This project provides tools to simulate access strategies and cache-content advertisement schemes for distributed caching. The simulator considers a user who is equipped by several caches, and receives from them periodical advertisements about the cached content. These advertisements use space-efficient approximated data structures (aka indicators) that are not totally accurate. The user selects which caches to access, to obtain the requested datum in the lowest price and maximum certainty possible. Each cache independently runs a content-advertisement algorithm, to decide when to advertise a fresh indicator. For details about the problem and the algorithms used, please refer to the following papers:
[1] I. Cohen, Gil Einziger, R. Friedman, and G. Scalosub, Access Strategies for Network Caching, IEEE Transactions on Networking, Vol. 29(2), 2021, pp.609-622.
[2] I. Cohen, Gil Einziger, and G. Scalosub, False Negative Awareness in Indicator-based Caching Systems, IEEE Transactions on Networking, 2022, pp. 46-56.
[3] I. Cohen, Bandwidth Efficient Cache Selection and Content Advertisement, pre-print, 2024.
The source files are described below. More detailed documentation is found within the source files.
All source files are written in Python, and found in ./src. The result files are written to ./res. The traces should be found in the directory ../traces/.
Runs a simulation, looping over all requested values of parameters (miss penalty, cache sizes, number of caches etc.).
A simulator that accepts system parameters (trace, number and size of caches, algorithm to run etc.); runs a simulation; and outputs the results to file.
Implements the client-side cache-selection algorithms.
The class for a DataStore (cache). The cache stores items using the LRU policy. It also implements the cache-side algorithm for estimating FPR (false-positive ratio) and FNR (false-negative ratio) and the exclusion probabilities. The cache itself is implemented in the file mod_pylru.py.
Implementation of an LRU cache. Source code is taken from: Copyright (C) Jay Hutchinson https://github.com/jlhutch/pylru
A Simple and a Counting Bloom filter. To study more about Bloom filters, consider the following links: 1, 2, 3, 4.
Parse traces and output a .csv file, which includes a row with hashes of the keys in the trace.
generates the OVH network which exemplifies a commercial CDN (Content Delivery Network), and saves it on a .csv file.
Generates a histogram showing the cache access costs for the OVH network
This file contains several accessory functions, used throughout the project, e.g. for generating the string describing the settings of the simulation, and generate the list of requests from the trace.
An accessory function for the PGM access strategy algorithm, described in [1]. The function merges 2 input nodes.

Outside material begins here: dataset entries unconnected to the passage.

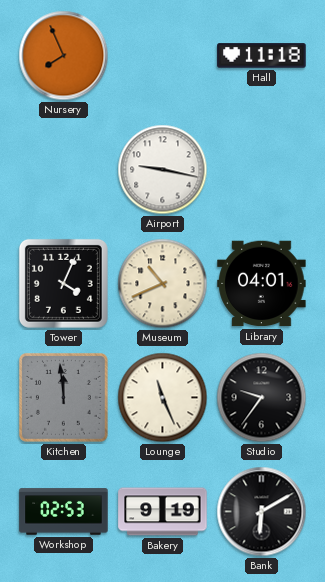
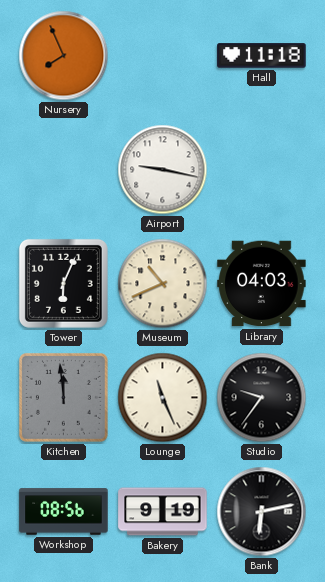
Tower: 4:04 -> 6:04
Library: 04:01 -> 04:03
Workshop: 02:53 -> 08:56
Bank: 6:10 -> 6:13
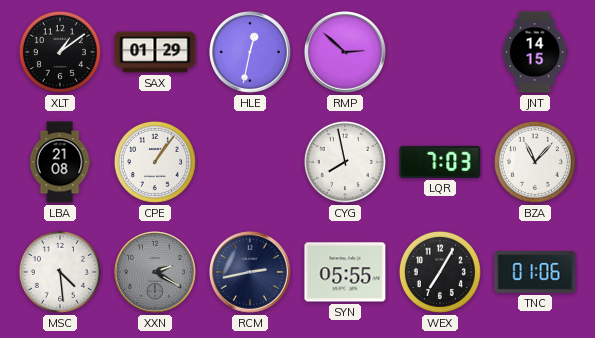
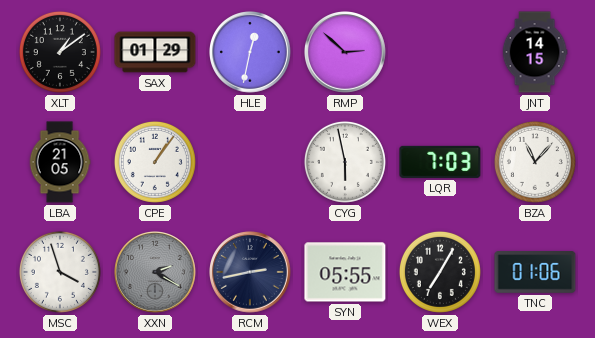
LBA: 21:08 -> 21:05
CYG: 7:58 -> 5:58
MSC: 4:29 -> 3:57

Inputs: 2 nodes to merge, H and L, and r = log(beta) Output: res_node - the result node, res_node.
A candidate sol' for the DSS (Data-Store-Selection) prob' (aka the "Cache-Selection" problem), consists of a list of DSs, theirs aggregate (mult' of) miss rate, and aggregate (sum of) accs cost
An accessory function for format-printing to a file.

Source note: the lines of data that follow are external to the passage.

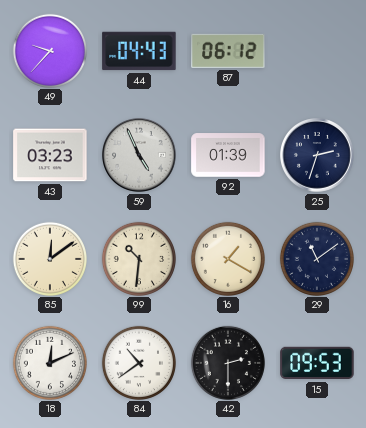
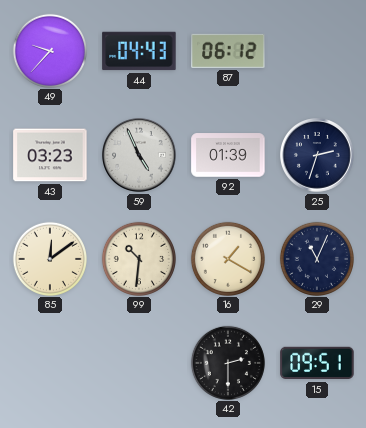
29: 11:09 -> 11:04
18: 12:11 -> none
84: 10:39 -> none
15: 09:53 -> 09:51
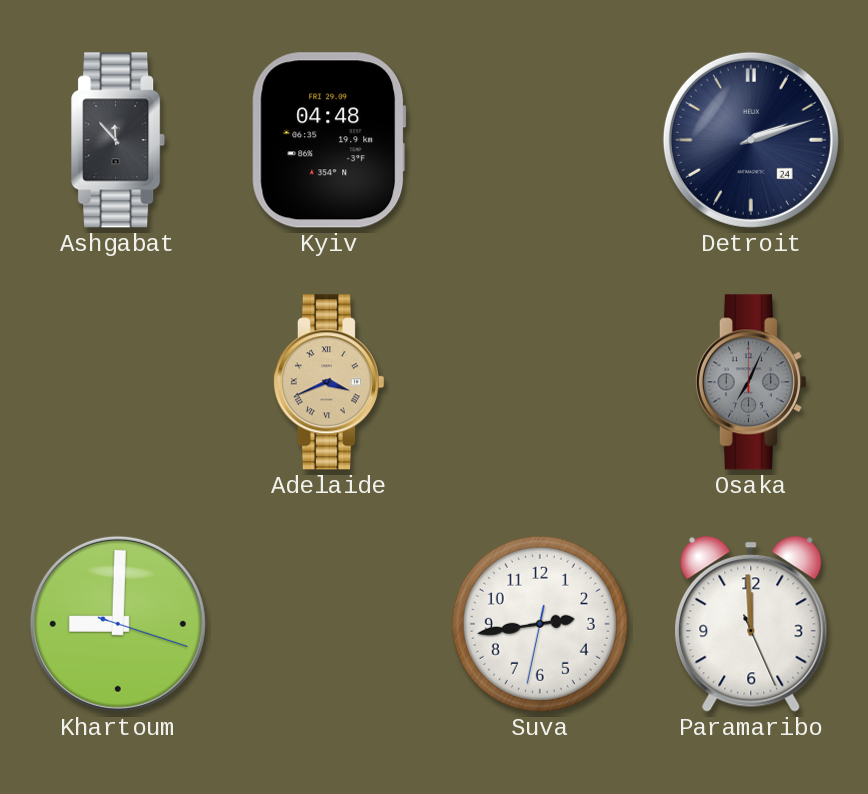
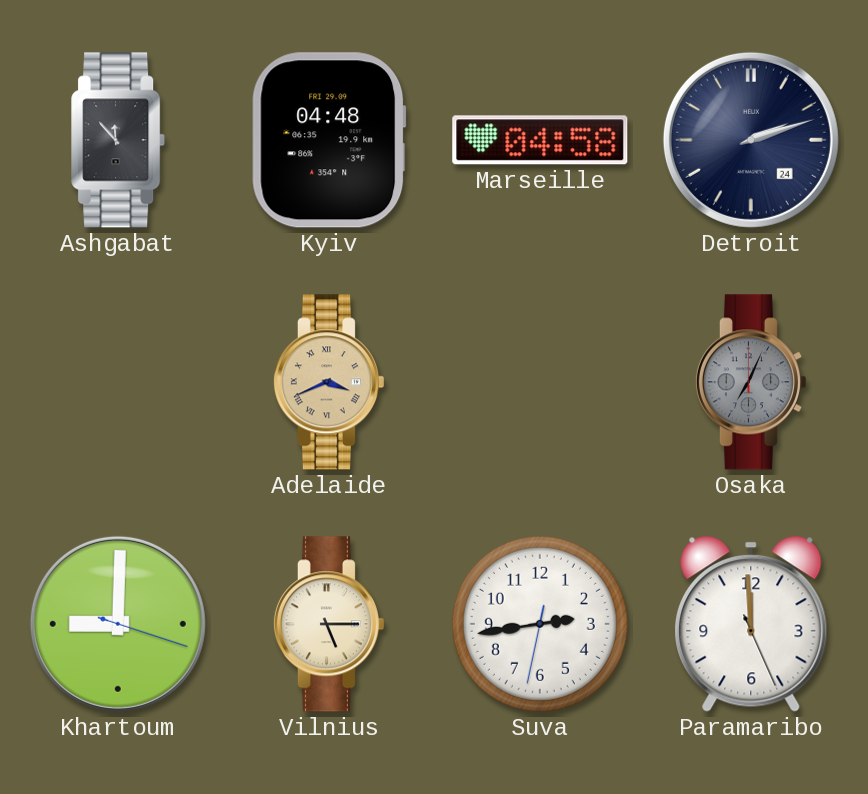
Marseille: none -> 04:58
Vilnius: none -> 5:15
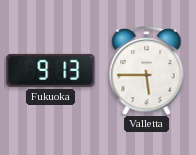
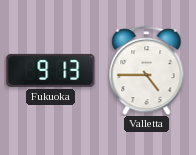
Valletta: 5:45 -> 4:45
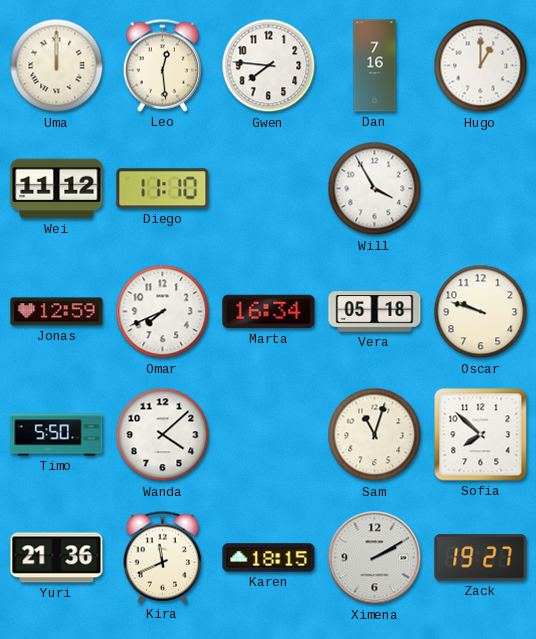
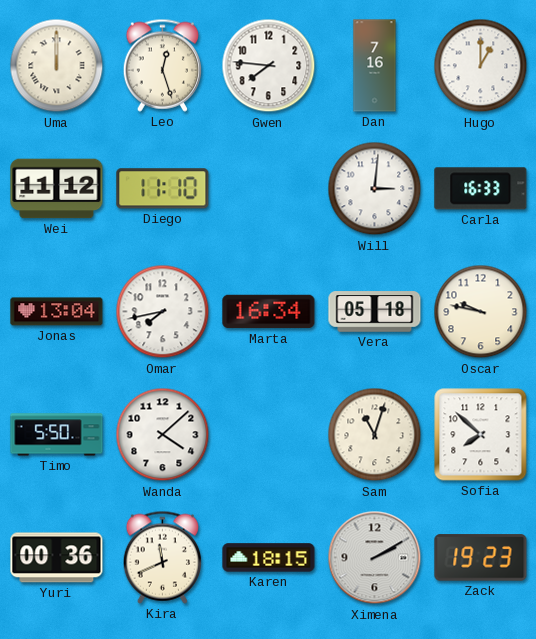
Leo: 12:29 -> 12:27
Will: 3:55 -> 3:01
Carla: none -> 16:33
Jonas: 12:59 -> 13:04
Omar: 7:41 -> 7:43
Oscar: 9:48 -> 9:47
Yuri: 21:36 -> 00:36
Zack: 19:27 -> 19:23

A script to compare the fpr, fnr, calculated by either the paper [2], or by an an older paper, which uses different model: [3] Y. Zhu and H. Jiang, “False rate analysis of bloom filter replicas in distributed systems”, in ICPP, 2006, pp. 255–262.
Receives files that are the results of simulations, and generates plots.
An accessory file for run-time measurements.
Checks the hit rate in a given cache trace.
Accessory file containing global parameters and accessory functions.
Analyze a given trace. The analysis include:
- mean/avg. time between subsequent appearance of the same item.
- Number of items that appear only once along the trace.
- Expected hit ratio of an optimal cache selection alg' given the caching capacity.